Question about threads per block and warps per SM

I’m having a hard time understanding how and why the number of threads per block affects the number of warps per SM.

The way I understand it blocks are assigned to a single SM with potentially multiple blocks per SM. The threads in each block are then broken down into 32 thread warps to be executed on the SM. The maximum number of threads and blocks that can be on an SM will be limited by local (registers) and shared memory use.

I understand this to mean that the number of warps that can be scheduled on an SM will depend on the number of blocks executing and the number of threads per block. Increasing both will increase the number of warps that can be on an SM until some limiting factor is reached. Increasing the number of threads beyond this point would limit the number of blocks that can be executed but it would allow more warps from a single block to execute concurrently.

However, when I look at the data given by the profiler I see that the warps per SM follows a sort of sawtoothed pattern depending on the number of threads per block (like the image below). I don’t understand why this happens. In particular I don’t understand how there are sudden drops in the number of warps per SM at various points. I would assume that the warps are either filled in sequential order with the last warp getting the left over threads (if there are 70 threads, 2 warps of 32 and 1 of 6), or that warps are filled out evenly (if there are 70 threads, 2 warps of 23 1 warp of 24). I would assume the warps are filled in the first manner. That would imply that other some slack in the last warp the SM would have near 100% occupancy as you add more threads per block.

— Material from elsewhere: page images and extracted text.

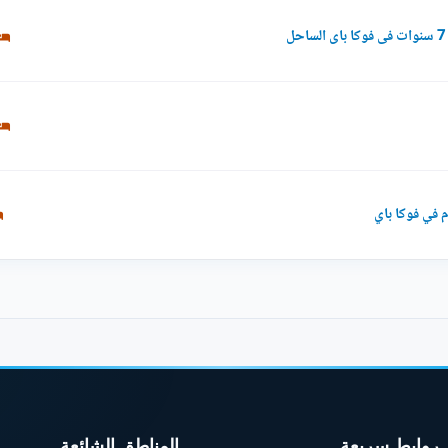
روابط سريعة
المناطق الشائعة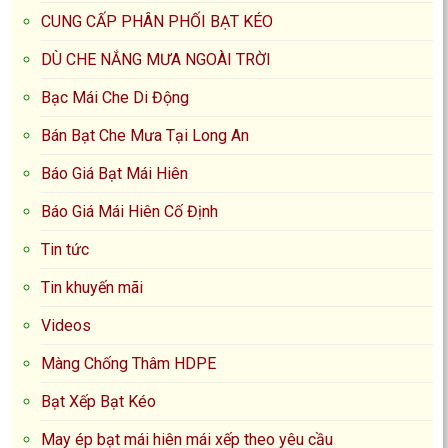
CUNG CẤP PHÂN PHỐI BẠT KÉO
DÙ CHE NẮNG MƯA NGOÀI TRỜI
Bạc Mái Che Di Động
Bán Bạt Che Mưa Tại Long An
Báo Giá Bạt Mái Hiên
Báo Giá Mái Hiên Cố Định
Tin tức
Tin khuyến mãi
Videos
Màng Chống Thâm HDPE
Bạt Xếp Bạt Kéo
May ép bạt mái hiên mái xếp theo yêu cầu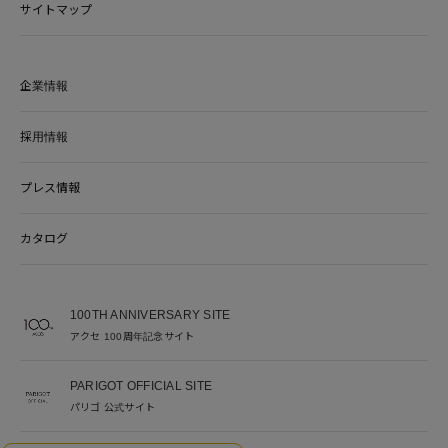
サイトマップ
企業情報
採用情報
プレス情報
カタログ
100TH ANNIVERSARY SITE
アクセ 100周年記念サイト
PARIGOT OFFICIAL SITE
パリゴ 公式サイト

Can anyone explain where my reasoning is wrong? I am really confused by this.

Hmm, dropbox image linking doesn’t seem to be working.
https://www.dropbox.com/s/7uszs5wfxib9xsp/ThreadsPerBlock.png

Suppose I have 1024 threads per block. That is 32 warps. Most recent GPUs (excepting Turing) allow a hardware limit of 64 warps per SM, as well as 2048 threads per SM (these are consistent).

Ignoring other possible limiters, I could schedule up to 2 of these blocks on such an SM. That would give a complement of 64 warps (==2048 threads), a full load.

Now suppose I reduce my threadblock size to 992. That is 31 warps. I can still schedule at most 2 of these per SM (you cannot schedule 3- that would be 93 warps, or over 2900 threads). However, since I can schedule at most 2 of these, and each consists of 31 warps, the maximum warp load I can have is 62 warps - not 64.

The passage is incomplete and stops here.